Über ein ausgeklügeltes Geldwäschesystem sind innerhalb weniger Jahre Milliardensummen aus Russland an den Westen geflossen, knapp 190 Millionen Euro auch auf deutsche Konten. Politiker, Geschäftsleute und Kriminelle brachten ihr Geld aus undurchsichtigen Quellen außer Landes, die Empfänger waren unter anderem eine Wohltätigkeitsfirma des britischen Prinzen Charles, das Firmenkonto eines Jugendfreunds des russischen Präsidenten Waldimir Putin und ein Unternehmen mit Sitz in Bayern. Das geht aus Bankunterlagen hervor, die dem Recherchenetzwerk Organized Crime and Corruption Reporting Project (OCCRP) und der litauischen Nachrichtenseite 15min.lt zugespielt wurden.

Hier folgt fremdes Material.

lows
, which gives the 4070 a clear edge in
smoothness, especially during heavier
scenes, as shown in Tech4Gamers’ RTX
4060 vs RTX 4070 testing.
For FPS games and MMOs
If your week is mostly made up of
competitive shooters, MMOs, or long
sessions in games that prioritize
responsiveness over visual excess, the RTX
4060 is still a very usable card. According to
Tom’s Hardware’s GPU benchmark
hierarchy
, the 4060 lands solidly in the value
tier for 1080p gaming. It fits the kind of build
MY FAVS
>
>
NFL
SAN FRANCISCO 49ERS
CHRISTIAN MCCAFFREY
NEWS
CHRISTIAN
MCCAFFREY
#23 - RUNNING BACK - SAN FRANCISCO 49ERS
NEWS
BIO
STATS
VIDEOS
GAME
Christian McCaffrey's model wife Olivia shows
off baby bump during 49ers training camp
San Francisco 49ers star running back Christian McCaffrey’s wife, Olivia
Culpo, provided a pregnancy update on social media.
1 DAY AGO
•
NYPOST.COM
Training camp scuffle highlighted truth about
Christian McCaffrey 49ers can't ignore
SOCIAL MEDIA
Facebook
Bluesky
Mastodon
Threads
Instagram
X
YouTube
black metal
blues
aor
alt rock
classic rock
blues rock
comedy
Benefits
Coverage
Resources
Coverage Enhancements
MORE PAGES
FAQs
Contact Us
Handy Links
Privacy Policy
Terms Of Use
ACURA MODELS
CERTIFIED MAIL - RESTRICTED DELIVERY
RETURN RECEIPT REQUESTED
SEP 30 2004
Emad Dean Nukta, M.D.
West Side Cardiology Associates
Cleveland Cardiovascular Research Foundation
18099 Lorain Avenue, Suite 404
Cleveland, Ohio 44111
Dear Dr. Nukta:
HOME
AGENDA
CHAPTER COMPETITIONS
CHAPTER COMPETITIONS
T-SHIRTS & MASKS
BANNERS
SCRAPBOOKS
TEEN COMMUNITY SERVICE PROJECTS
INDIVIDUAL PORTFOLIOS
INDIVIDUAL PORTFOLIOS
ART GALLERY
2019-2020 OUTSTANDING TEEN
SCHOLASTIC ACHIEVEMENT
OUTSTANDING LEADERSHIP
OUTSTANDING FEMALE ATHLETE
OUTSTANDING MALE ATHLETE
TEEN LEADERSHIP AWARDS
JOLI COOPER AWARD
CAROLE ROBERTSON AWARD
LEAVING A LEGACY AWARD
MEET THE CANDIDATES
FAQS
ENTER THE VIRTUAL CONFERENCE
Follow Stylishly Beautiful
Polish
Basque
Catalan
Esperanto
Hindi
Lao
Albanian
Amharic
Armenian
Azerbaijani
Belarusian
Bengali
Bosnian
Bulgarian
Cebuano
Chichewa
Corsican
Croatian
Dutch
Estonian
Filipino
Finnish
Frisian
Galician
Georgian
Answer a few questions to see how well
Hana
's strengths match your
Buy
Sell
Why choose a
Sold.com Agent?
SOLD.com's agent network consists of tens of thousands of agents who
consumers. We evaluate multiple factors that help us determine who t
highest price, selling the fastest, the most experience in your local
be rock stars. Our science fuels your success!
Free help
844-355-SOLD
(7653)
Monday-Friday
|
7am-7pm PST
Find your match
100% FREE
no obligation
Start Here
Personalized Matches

Bei den geleakten Dokumenten handelt es sich um Korrespondenz, Verträge, Rechnungen und Informationen zu mehr als 1,3 Millionen Banküberweisungen. Sie betreffen zu großen Teilen die litauischen Banken Snoras und Ūkio. Die Süddeutsche Zeitung hat die Unterlagen zusammen mit 20 weiteren Medienhäusern ausgewertet. Die Ergebnisse werden unter dem Titel "Troika Laundromat" weltweit veröffentlicht.

Geld legaler wie illegaler Herkunft floss laut den Recherchen in ein Netzwerk von rund 70 Briefkastenfirmen, die von Scheindirektoren geleitet wurden. Die Beträge wurden vielfach hin- und herüberwiesen. Am Ende wurden mit dem Geld Immobilien etwa in Großbritannien, Spanien und Montenegro gekauft, außerdem Luxusjachten, Flugzeuge oder Kunst und vieles mehr. Auch eine Wohltätigkeitsorganisation, die von Prinz Charles geleitet wird, erhielt Geld. Die Firma eines Steuerberaters aus Bayern wurde für Tausende Drucker und Tonerpackungen bezahlt. Der Steuerberater und seine angeblichen Geschäftspartner gaben gegenüber der Süddeutschen an, nie mit diesen Waren gehandelt zu haben, auch seien Unterschriften gefälscht worden.

Putins Freund stand schon im Zentrum der Panama Papers

Ein zweistelliger Millionenbetrag landete auf einem Schweizer Firmenkonto des Cellisten Sergej Roldugin, eines der besten Freunde von Präsident Putin. Roldugin hatte schon bei den Enthüllungen der Panama Papers eine tragende Rolle gespielt, als die Süddeutsche Zeitung und ihre Partner aufdeckten, dass Roldugin im Zentrum eines Netzes von Briefkastenfirmen stand, das Hunderte Millionen Dollar verwaltete.

Bereits 2014 hatten Reporter des OCCRP erstmals ein Geldwäschesystem aufgedeckt, das sie damals Russian Laundromat – zu Deutsch: Russischer Waschsalon – nannten. Dieser Waschsalon hatte in den Jahren 2010 bis 2014 Geld aus mindestens fragwürdigen Quellen in Höhe von etwa 20,7 Milliarden US-Dollar aus Russland in die Europäische Union geschleust. Erst vor wenigen Tagen beschlagnahmte das Bundeskriminalamt in diesem Zusammenhang Immobilien in Nürnberg, Regensburg, Mühldorf am Inn und Schwalbach am Taunus im Wert von 40 Millionen Euro und fror auf mehreren Konten weitere sieben Millionen Euro ein, berichtet die Süddeutsche.

Ein nächstes, ähnliches Geldwäschesystem flog im Herbst 2017 auf. Diesmal stammte das Geld aus Aserbaidschan und floss über die estnische Filiale der dänischen Danske Bank in die EU. Und von dort aus auch nach Deutschland, beispielsweise an eine Firma der Bundestagsabgeordneten Karin Strenz (CDU). Strenz erhielt nach der Enthüllung eine Rüge des Bundestagspräsidiums, der Europarat erteilte ihr Hausverbot.